• **What needs to be done**: Search term "Members": copy each line of the data containing it.

Records shown: Begin

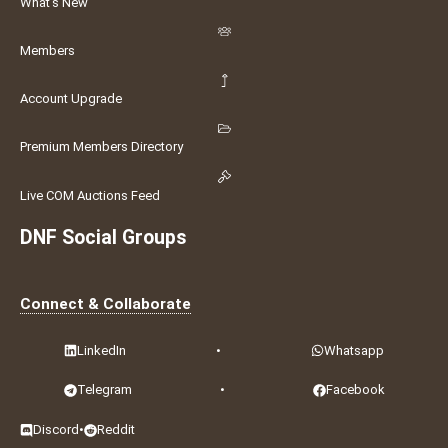
What's New
Members
Account Upgrade
Premium Members Directory
Live COM Auctions Feed
DNF Social Groups
Connect & Collaborate
LinkedIn
•
Whatsapp
Telegram
•
Facebook
Discord
•
Reddit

Records shown: End

• **Problem solution**:
Members
Premium Members Directory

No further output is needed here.